QSage Tutorial#

This tutorial demonstrates how to use Quantum Sage (QSage), a meta-learning tool that predicts which quantum or classical ML model will perform best on your dataset.

What is QSage?#

QSage is a surrogate model trained on extensive benchmarking data that:

Predicts model performance without running expensive experiments
Recommends best models based on dataset characteristics
Saves computational resources by avoiding trial-and-error
Supports both quantum and classical ML algorithms

⏱️ Note on Training Time: Training QSage sub-sages can take a significant amount of time depending on your hardware and dataset size. If you want to skip training, you can download a pre-compiled QSage model and jump directly to the prediction steps. See Section 3b: Load Pre-compiled Model (Recommended) below.

1. Setup and Imports#

[ ]:

import pandas as pd
import os
import math
import pickle

# Import QSage
from apps.sage.sage import QuantumSage

print("✓ Imports successful")

2. What QSage Needs — Input Data#

QSage requires a compiled benchmarking results table that combines:

Dataset complexity features — intrinsic properties of each dataset (e.g., number of features, number of samples, intrinsic dimension, fractal dimension, Fisher discriminant ratio, etc.)
Model performance metrics — accuracy, F1-score, AUC for each model/embedding combination
Metadata — dataset name, embedding type, model name

How to generate this data with QProfiler#

The easiest way to produce this input is to run the QProfiler Tutorial first. QProfiler benchmarks multiple ML models across your datasets and outputs a ModelResults.csv file.

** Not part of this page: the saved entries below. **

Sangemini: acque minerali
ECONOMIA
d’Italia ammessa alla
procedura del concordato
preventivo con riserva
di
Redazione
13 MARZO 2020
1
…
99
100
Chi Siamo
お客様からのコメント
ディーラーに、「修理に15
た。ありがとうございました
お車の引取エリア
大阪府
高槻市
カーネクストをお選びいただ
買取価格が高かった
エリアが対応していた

Once you have run QProfiler, load its output below. You can also compile results from multiple QProfiler runs across different datasets to build a richer training set for QSage.

[ ]:

# Load QProfiler output (ModelResults.csv)
# Run the QProfiler tutorial first to generate this file:
# tutorial/QProfiler/example_qprofiler.ipynb

file_input = '../QProfiler/ModelResults.csv'  # Path to QProfiler output

results_df = pd.read_csv(file_input)
results_df['embeddings'] = results_df['embeddings'].fillna('none')
results_df = results_df.reset_index(drop=True)
results_df[results_df == math.inf] = 0
results_df = results_df.drop_duplicates()

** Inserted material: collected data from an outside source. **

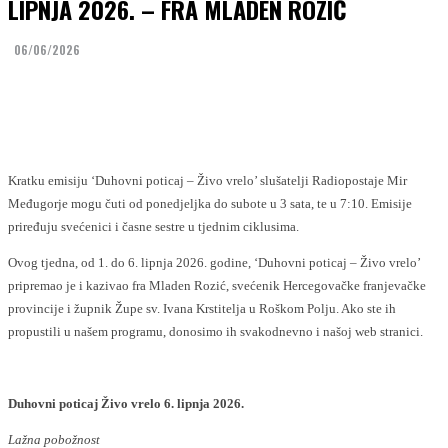
LIPNJA 2026. – FRA MLADEN ROZIĆ
06/06/2026
Facebook
Twitter
Kratku emisiju ‘Duhovni poticaj – Živo vrelo’ slušatelji Radiopostaje Mir
Međugorje mogu čuti od ponedjeljka do subote u 3 sata, te u 7:10. Emisije
priređuju svećenici i časne sestre u tjednim ciklusima.
Ovog tjedna, od 1. do 6. lipnja 2026. godine, ‘Duhovni poticaj – Živo vrelo’
pripremao je i kazivao fra Mladen Rozić, svećenik Hercegovačke franjevačke
provincije i župnik Župe sv. Ivana Krstitelja u Roškom Polju. Ako ste ih
propustili u našem programu, donosimo ih svakodnevno i našoj web stranici.
Duhovni poticaj Živo vrelo 6. lipnja 2026.
Lažna pobožnost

print(f"Loaded {len(results_df)} benchmark results")
print(f"Datasets: {results_df['Dataset'].nunique()}")
print(f"Models: {results_df['model'].nunique()}")
print(f"Columns: {list(results_df.columns)}")
results_df.head()

2b. Prepare QProfiler Output for QSage#

QSage expects a few additional metadata columns that are not directly output by QProfiler. The cell below adds them automatically:

``datatype`` — the file/dataset name (derived from Dataset)
``model_embed_datatype`` — a combined identifier string in the format model_embedding_datatype
``iteration`` — trial/run index (set to 1 if not present)

[ ]:

# Add columns required by QSage that are not directly in QProfiler output

# 'datatype': use the Dataset column as-is
results_df['datatype'] = results_df['Dataset']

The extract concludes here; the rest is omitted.